* Work instructions
Only lines containing "dich" are wanted from the data below. Copy those lines.

(Page images and extracted text)
● ● ● ● ● ● ●

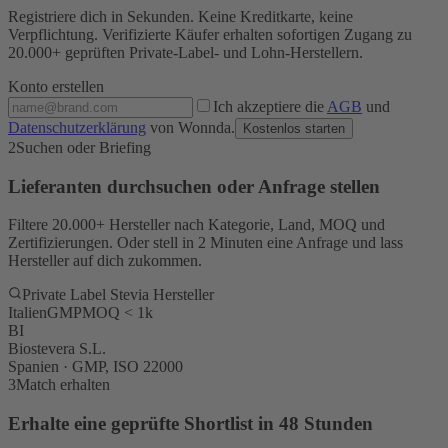
Registriere dich in Sekunden. Keine Kreditkarte, keine
Verpflichtung. Verifizierte Käufer erhalten sofortigen Zugang zu
20.000+ geprüften Private-Label- und Lohn-Herstellern.
Konto erstellen
Ich akzeptiere die
AGB
und
Datenschutzerklärung
von Wonnda.
Kostenlos starten
2
Suchen oder Briefing
Lieferanten durchsuchen oder Anfrage stellen
Filtere 20.000+ Hersteller nach Kategorie, Land, MOQ und
Zertifizierungen. Oder stell in 2 Minuten eine Anfrage und lass
Hersteller auf dich zukommen.
Private Label Stevia Hersteller
Italien
GMP
MOQ < 1k
BI
Biostevera S.L.
Spanien · GMP, ISO 22000
3
Match erhalten
Erhalte eine geprüfte Shortlist in 48 Stunden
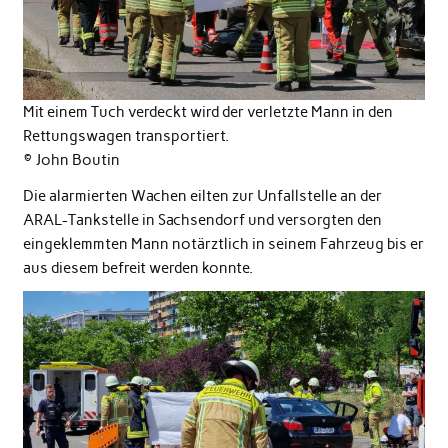
Mit einem Tuch verdeckt wird der verletzte Mann in den
Rettungswagen transportiert.
©️ John Boutin
Die alarmierten Wachen eilten zur Unfallstelle an der
ARAL-Tankstelle in Sachsendorf und versorgten den
eingeklemmten Mann notärztlich in seinem Fahrzeug bis er
aus diesem befreit werden konnte.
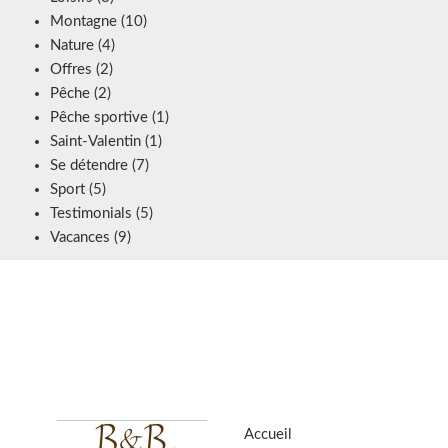
Montagne
(10)
Nature
(4)
Offres
(2)
Pêche
(2)
Pêche sportive
(1)
Saint-Valentin
(1)
Se détendre
(7)
Sport
(5)
Testimonials
(5)
Vacances
(9)
Accueil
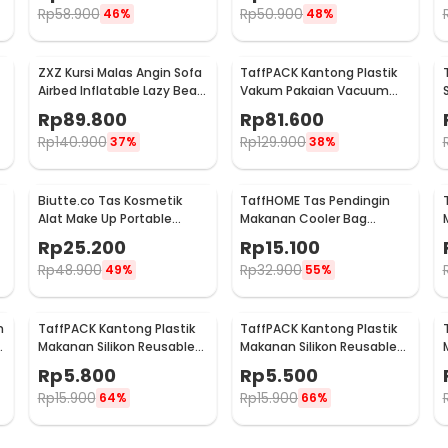
Rp
58.900
Rp
50.900
46%
48%
ZXZ Kursi Malas Angin Sofa
TaffPACK Kantong Plastik
Airbed Inflatable Lazy Bean
Vakum Pakaian Vacuum
Bag 230x70cm - LZ081
Bag 10 PCS Hand Pump -
Rp
89.800
Rp
81.600
SN09109
Rp
140.900
Rp
129.900
37%
38%
Biutte.co Tas Kosmetik
TaffHOME Tas Pendingin
Alat Make Up Portable
Makanan Cooler Bag
Pouch Korean Style - B4108
Thermal Insulated Bag 6
Rp
25.200
Rp
15.100
Inch - H07
Rp
48.900
Rp
32.900
49%
55%
n
TaffPACK Kantong Plastik
TaffPACK Kantong Plastik
e
Makanan Silikon Reusable
Makanan Silikon Reusable
Food Bag Ziplock Size L -
Food Bag Ziplock Size M -
Rp
5.800
Rp
5.500
PK-15
PK-15
Rp
15.900
Rp
15.900
64%
66%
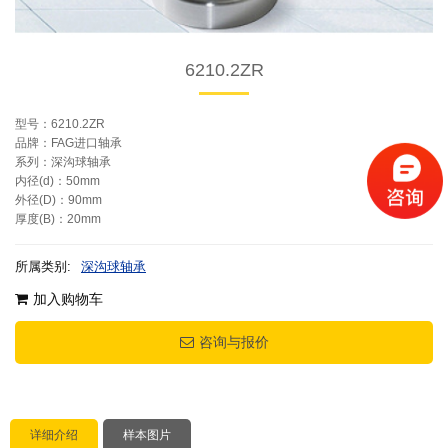
6210.2ZR
型号：6210.2ZR
品牌：FAG进口轴承
系列：深沟球轴承
内径(d)：50mm
外径(D)：90mm
厚度(B)：20mm
所属类别:
深沟球轴承
加入购物车
咨询与报价
详细介绍
样本图片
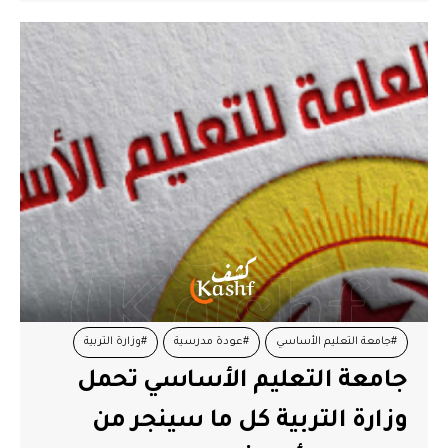
#جامعة التعليم الأساسي
#عودة مدرسية
#وزارة التربية
جامعة التعليم الأساسي تحمل
وزارة التربية كل ما سينجر من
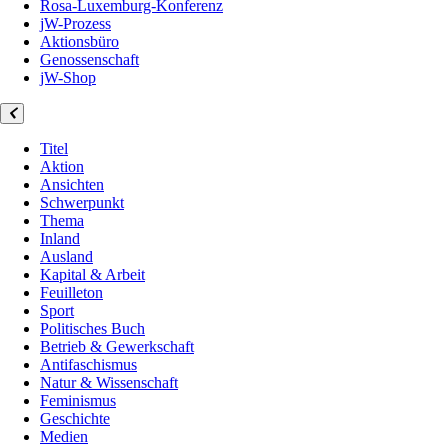
Rosa-Luxemburg-Konferenz
jW-Prozess
Aktionsbüro
Genossenschaft
jW-Shop
Titel
Aktion
Ansichten
Schwerpunkt
Thema
Inland
Ausland
Kapital & Arbeit
Feuilleton
Sport
Politisches Buch
Betrieb & Gewerkschaft
Antifaschismus
Natur & Wissenschaft
Feminismus
Geschichte
Medien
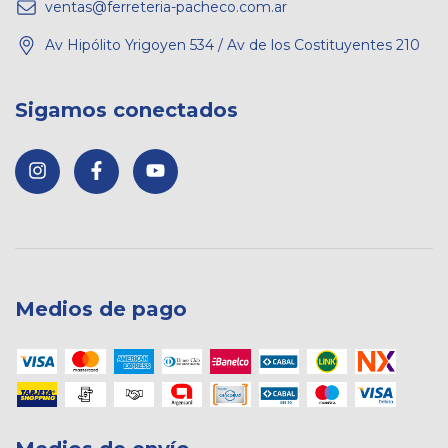
ventas@ferreteria-pacheco.com.ar
Av Hipólito Yrigoyen 534 / Av de los Costituyentes 210
Sigamos conectados
Medios de pago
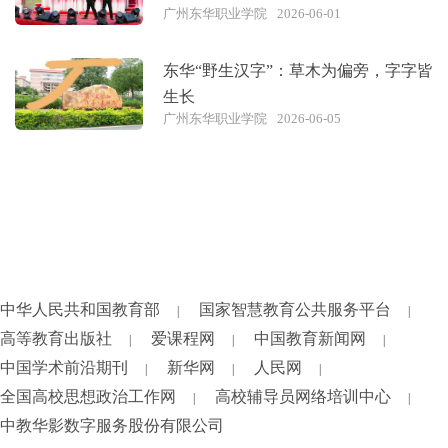
广州东华职业学院
2026-06-01
东华“野生汉字”：草木为偏旁，字字皆
生长
广州东华职业学院
2026-06-05
中华人民共和国教育部
国家智慧教育公共服务平台
|
|
高等教育出版社
爱课程网
中国教育新闻网
|
|
|
中国学术前沿期刊
新华网
人民网
|
|
|
全国高校思想政治工作网
高校辅导员网络培训中心
|
|
中教华影数字服务股份有限公司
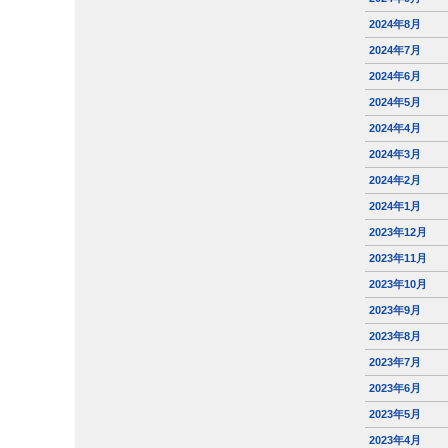
2024年8月
2024年7月
2024年6月
2024年5月
2024年4月
2024年3月
2024年2月
2024年1月
2023年12月
2023年11月
2023年10月
2023年9月
2023年8月
2023年7月
2023年6月
2023年5月
2023年4月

● ● ● ● ● ● ●

* Response to the exercise
Registriere dich in Sekunden. Keine Kreditkarte, keine
Hersteller auf dich zukommen.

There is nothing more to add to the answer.